The word "Privacy" occurs in some of the lines below; copy each of those lines.

(Data items)
# # #

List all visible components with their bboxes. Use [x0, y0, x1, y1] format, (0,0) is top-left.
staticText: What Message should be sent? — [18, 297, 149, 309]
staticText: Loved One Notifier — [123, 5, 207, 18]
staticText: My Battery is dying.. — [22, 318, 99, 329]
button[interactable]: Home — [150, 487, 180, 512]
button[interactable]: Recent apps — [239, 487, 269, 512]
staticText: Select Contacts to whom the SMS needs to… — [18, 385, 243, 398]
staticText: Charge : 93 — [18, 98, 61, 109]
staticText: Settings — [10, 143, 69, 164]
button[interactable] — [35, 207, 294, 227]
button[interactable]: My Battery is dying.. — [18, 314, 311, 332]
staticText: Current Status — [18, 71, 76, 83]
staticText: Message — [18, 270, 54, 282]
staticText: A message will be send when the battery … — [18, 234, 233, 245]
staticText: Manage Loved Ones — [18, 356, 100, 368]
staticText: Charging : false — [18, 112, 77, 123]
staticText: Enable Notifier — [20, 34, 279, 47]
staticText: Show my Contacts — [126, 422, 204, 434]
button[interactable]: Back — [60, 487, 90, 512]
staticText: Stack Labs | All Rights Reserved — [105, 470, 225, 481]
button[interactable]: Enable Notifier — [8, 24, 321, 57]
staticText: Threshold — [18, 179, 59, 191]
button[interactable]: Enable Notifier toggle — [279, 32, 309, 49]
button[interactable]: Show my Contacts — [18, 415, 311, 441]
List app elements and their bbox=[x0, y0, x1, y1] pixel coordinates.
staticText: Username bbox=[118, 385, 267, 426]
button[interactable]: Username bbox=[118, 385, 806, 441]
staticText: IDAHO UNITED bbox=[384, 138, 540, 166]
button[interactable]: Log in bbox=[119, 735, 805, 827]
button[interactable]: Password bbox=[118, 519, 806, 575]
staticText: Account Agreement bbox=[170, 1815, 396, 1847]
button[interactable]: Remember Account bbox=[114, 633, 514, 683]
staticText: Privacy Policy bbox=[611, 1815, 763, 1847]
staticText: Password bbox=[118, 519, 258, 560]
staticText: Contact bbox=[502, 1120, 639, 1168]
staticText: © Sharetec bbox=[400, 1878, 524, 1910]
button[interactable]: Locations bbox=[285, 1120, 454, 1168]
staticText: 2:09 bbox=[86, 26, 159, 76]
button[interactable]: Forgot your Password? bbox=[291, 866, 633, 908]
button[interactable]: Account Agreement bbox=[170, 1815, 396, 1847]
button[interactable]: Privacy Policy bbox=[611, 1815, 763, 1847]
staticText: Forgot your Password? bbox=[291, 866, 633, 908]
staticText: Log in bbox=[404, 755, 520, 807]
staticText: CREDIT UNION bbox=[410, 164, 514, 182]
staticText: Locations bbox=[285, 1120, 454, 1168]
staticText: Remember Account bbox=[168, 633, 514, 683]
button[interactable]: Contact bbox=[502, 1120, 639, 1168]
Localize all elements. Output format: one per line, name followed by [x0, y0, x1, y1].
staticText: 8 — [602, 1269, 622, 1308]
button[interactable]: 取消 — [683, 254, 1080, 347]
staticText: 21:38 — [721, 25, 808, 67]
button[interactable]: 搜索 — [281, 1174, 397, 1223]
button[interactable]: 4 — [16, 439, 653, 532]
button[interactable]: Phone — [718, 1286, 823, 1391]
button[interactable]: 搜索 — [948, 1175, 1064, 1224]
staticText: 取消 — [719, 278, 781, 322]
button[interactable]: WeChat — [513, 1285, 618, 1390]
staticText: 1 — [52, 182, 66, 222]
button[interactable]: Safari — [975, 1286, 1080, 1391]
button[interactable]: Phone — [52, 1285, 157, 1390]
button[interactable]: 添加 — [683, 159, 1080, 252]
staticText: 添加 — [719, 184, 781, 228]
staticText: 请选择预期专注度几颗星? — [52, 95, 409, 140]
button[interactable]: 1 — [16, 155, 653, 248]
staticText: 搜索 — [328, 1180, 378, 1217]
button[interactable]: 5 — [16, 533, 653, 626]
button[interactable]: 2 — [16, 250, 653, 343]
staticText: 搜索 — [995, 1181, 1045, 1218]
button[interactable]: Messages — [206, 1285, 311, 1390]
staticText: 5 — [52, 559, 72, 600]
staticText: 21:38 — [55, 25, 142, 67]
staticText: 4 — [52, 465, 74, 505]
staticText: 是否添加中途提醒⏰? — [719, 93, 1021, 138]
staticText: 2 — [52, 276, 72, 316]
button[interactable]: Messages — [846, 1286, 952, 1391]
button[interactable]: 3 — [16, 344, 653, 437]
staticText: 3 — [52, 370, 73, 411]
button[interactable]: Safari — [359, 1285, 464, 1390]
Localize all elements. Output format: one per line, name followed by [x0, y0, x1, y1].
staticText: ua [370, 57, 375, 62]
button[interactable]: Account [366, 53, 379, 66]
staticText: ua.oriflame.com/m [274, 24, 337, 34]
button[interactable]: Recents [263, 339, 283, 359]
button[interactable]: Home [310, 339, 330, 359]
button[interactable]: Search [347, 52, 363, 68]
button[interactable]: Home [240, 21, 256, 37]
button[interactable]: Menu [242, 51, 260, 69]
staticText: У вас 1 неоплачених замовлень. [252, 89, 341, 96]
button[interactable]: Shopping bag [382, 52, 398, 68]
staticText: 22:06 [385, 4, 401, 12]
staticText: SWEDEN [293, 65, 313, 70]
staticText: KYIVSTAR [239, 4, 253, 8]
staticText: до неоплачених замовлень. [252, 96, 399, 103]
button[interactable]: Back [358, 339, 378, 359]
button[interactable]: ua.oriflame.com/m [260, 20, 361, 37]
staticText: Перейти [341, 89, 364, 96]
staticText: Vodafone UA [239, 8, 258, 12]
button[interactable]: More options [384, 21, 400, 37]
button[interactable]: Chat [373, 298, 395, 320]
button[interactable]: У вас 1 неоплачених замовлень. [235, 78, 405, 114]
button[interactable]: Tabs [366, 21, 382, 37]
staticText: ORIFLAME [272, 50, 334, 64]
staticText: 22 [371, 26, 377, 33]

# # #

- Answer section
staticText: Privacy Policy bbox=[611, 1815, 763, 1847]
button[interactable]: Privacy Policy bbox=[611, 1815, 763, 1847]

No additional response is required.